Looking Ahead: An Interview with Michael Malone of Columbia Business School
Choosing the right MBA program can be a daunting task, especially as business schools continue to revamp their offerings to fit the changing professional climate. Michael Malone, associate dean for the MBA program at Columbia Business School, shares his thoughts on the current MBA admissions process and the future of business education.
What advice would you give students trying to figure out which type of MBA program is right for them?
Students who are choosing a business school need to do a good self-assessment. Think about where you are in your professional continuum and then look for an MBA program that has elements that will help you become a more well-rounded business professional.
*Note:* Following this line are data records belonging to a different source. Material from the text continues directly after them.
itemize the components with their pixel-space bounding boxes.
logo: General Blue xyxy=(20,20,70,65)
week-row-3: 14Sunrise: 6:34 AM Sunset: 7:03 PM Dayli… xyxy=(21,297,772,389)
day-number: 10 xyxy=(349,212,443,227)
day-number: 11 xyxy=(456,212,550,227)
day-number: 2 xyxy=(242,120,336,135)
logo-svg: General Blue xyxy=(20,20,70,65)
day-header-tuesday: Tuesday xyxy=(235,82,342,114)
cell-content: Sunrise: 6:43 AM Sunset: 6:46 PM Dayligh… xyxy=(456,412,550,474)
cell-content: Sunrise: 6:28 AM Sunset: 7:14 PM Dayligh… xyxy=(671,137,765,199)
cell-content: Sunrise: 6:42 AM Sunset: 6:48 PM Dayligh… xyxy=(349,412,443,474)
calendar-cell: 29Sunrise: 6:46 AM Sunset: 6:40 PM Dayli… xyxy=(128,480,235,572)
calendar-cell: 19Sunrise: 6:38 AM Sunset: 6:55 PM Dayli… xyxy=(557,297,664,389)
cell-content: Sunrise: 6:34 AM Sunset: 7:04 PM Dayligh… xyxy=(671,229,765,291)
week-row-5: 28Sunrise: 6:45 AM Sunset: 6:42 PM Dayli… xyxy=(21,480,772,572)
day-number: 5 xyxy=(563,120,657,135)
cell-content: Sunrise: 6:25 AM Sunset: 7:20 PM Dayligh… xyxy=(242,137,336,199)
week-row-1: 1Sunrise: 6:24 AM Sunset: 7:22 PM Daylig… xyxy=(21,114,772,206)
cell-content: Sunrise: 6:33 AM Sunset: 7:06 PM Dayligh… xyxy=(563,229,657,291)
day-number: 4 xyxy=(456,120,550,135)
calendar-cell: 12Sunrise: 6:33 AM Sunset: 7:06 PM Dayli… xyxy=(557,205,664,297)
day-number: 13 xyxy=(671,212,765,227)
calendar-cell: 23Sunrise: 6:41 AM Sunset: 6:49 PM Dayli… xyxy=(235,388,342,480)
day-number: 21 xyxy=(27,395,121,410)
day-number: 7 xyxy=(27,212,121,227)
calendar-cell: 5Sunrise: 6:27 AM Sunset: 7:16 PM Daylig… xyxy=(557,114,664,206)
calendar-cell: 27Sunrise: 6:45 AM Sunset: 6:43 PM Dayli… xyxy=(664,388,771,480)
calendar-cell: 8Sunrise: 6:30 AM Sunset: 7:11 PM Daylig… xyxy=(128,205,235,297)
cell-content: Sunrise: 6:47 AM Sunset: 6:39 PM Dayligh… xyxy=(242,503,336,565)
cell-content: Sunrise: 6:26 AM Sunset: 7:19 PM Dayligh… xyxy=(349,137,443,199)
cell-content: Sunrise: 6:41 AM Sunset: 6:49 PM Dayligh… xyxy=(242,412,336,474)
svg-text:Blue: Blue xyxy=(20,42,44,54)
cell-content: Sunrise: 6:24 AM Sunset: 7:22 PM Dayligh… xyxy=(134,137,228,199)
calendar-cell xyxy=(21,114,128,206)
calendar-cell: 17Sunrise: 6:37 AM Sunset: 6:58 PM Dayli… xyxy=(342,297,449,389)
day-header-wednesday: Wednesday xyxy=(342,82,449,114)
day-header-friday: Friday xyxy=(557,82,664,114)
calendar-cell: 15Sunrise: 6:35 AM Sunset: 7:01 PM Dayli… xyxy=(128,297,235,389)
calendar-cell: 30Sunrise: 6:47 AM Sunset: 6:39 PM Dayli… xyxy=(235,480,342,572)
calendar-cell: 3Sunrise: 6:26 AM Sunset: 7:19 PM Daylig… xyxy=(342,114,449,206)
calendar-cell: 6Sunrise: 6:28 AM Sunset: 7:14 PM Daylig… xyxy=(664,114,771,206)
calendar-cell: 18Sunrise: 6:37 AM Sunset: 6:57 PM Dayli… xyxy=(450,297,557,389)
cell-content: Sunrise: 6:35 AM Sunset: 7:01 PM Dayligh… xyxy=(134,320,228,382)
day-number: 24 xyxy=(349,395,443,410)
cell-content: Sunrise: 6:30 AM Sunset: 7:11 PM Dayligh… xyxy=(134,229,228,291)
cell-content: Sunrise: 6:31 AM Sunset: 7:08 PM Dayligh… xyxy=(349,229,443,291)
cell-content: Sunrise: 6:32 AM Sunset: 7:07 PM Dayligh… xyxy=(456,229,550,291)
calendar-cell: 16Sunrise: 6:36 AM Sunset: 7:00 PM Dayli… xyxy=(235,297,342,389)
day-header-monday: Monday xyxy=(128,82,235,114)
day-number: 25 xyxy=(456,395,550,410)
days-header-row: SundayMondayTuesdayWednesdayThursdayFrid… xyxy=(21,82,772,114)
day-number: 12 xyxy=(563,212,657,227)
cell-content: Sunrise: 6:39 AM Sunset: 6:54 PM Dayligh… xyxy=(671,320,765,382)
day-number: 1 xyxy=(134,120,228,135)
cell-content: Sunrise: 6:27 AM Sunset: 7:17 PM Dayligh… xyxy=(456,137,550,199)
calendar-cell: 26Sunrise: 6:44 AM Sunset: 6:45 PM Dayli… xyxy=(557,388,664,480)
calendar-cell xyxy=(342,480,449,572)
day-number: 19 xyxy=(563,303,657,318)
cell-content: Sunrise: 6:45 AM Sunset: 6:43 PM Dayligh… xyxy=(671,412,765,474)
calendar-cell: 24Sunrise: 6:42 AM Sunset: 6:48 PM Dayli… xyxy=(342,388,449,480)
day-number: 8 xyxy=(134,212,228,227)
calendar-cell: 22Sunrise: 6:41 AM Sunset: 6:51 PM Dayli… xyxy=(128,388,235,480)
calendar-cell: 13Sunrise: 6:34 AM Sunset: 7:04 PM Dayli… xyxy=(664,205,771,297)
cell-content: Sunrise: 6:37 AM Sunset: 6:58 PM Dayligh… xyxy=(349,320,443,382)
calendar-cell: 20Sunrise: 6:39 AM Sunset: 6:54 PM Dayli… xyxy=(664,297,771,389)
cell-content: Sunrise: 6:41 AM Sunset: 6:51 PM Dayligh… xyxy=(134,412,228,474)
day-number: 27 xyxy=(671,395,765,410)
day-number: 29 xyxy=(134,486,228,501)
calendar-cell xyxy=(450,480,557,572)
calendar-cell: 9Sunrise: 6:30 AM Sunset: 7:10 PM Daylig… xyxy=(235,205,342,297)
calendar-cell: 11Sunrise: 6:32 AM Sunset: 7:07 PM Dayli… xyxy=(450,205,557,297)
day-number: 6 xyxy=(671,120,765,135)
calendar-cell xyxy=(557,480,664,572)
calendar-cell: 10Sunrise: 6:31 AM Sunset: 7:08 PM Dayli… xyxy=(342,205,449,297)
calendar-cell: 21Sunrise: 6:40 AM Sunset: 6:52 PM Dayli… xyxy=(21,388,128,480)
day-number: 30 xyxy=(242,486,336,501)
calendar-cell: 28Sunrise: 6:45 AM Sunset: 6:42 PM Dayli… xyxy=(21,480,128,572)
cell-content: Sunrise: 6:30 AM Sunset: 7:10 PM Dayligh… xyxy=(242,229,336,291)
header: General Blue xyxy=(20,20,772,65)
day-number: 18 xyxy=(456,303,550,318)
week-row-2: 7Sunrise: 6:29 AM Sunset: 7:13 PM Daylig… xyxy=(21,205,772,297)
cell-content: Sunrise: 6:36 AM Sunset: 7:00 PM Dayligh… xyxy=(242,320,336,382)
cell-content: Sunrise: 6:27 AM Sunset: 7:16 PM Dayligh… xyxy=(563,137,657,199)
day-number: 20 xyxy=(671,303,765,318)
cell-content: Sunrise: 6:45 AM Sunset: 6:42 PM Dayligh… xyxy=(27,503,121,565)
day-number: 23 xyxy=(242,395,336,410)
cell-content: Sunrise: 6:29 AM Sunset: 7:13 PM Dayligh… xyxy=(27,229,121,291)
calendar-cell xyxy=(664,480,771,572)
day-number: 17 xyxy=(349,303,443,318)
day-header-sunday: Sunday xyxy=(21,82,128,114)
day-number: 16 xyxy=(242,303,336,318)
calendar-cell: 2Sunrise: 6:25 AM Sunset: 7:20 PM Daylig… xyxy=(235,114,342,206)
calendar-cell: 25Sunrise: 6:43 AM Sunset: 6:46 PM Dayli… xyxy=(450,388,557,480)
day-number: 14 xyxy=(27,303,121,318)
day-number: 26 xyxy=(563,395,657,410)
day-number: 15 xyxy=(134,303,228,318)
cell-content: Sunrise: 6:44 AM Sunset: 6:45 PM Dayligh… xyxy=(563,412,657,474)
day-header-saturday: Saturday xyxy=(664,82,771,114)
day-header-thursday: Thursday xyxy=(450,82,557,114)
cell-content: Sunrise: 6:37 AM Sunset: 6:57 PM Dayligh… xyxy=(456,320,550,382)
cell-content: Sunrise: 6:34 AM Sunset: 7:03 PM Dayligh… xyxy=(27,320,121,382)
For example, Columbia Business School is well known for emphasizing the importance of developing leaders who can create opportunity in any environment.
leadership is such an important priority for us that it is the first course our incoming students take as part of their orientation. The course called "Lead: People, Teams, Organizations," allows students to begin developing and practicing leadership skills from their first steps on campus, and these are skills that will stay with them both inside and outside of the classroom.
How do you think MBA admissions requirements have changed and evolved over the course of the last few years?
MBA admissions committees have gotten increasingly sophisticated over the past several years with regards to how they evaluate candidates. Being a strong GMAT taker and having a good GPA used to be plenty, but now they only get you initial consideration. More focus is placed on the strength of your experience level and recommendations, and how much you are able to connect your professional goals with the schools that you're targeting. All of these factors come into the mix in a very different way than they did years ago.
How much should students be concerned with their undergraduate GPA when it comes to MBA admissions?
Your undergraduate GPA is important but students shouldn't overthink GPA in terms of its relative weight. GPA is only one indicator of how successful a student may be. There are so many other factors that admissions committees will consider. Students should focus on how they can be well-rounded and how they can connect their professional goals to that of the school. That's something we look for here at Columbia because we believe a candidate with holistic successes will thrive in our community and in every corner of the global business world after graduation.
What are some of the biggest changes you foresee with the MBA and how it is applied going forward?
Integration and specialization are two key trends that you'll see in MBA education over the next several years.
Columbia Business School was one of the first schools to create a fully integrated case into our curriculum, and more business schools are beginning to offer integrative cases where students can get a big picture of what went right and what went wrong from an accounting standpoint, from a corporate finance standpoint, from a marketing standpoint, and so forth.
Specialization is an area in which schools are increasingly competing for resources and top candidates. MBA programs are able to differentiate themselves by recognizing and playing to their relative strengths. For example, if a business school has a strategic advantage by being connected to certain industries, connecting those relationships to curriculum and culture are ways that schools can stand out for candidates. Being centered in the global hub of business, New York City, Columbia Business School has deep roots and connections in industries such as finance, retail, media, and technology as well as entrepreneurial communities within the city's Silicon Alley.
How do you think the MBA is evolving and will continue to change in an increasingly globalized world?
As business schools recognize the importance of integration across disciplines, the MBA experience will evolve, and you will see a lot more crossover within classes and between classes so that students are coming out as well-rounded professionals. This is something that we're very proud of at Columbia because this interdisciplinary work begins right in the core curriculum where we have faculty members and industry experts coming together to teach traditional areas in an innovative fashion. The faculty members are finding that they are invigorated by this, and our students are finding different ways of looking at business issues because of this cross-disciplinary approach.
What is the biggest change in thinking you'd like to see with regards to the MBA for students?
The biggest change that I see with MBA education moving forward is a focus on enlightened leadership and intentional decision making. These are two elements that I feel strongly are going to differentiate the next generation of leaders. Where I believe that we at Columbia Business School are spending our time is to help students both with the curriculum and in co-curricular activities to develop a framework for how they make good decisions so that they are leaving organizations better than they found them. This creates an immediate and lasting impact on the business world and society at large, something our students and alumni are doing every single day.
What advice would you give to a student applying to an MBA program now?
Be thoughtful about who you are and what you hope to gain from the MBA experience. An MBA degree is most valuable for those who know exactly how they would like to use it.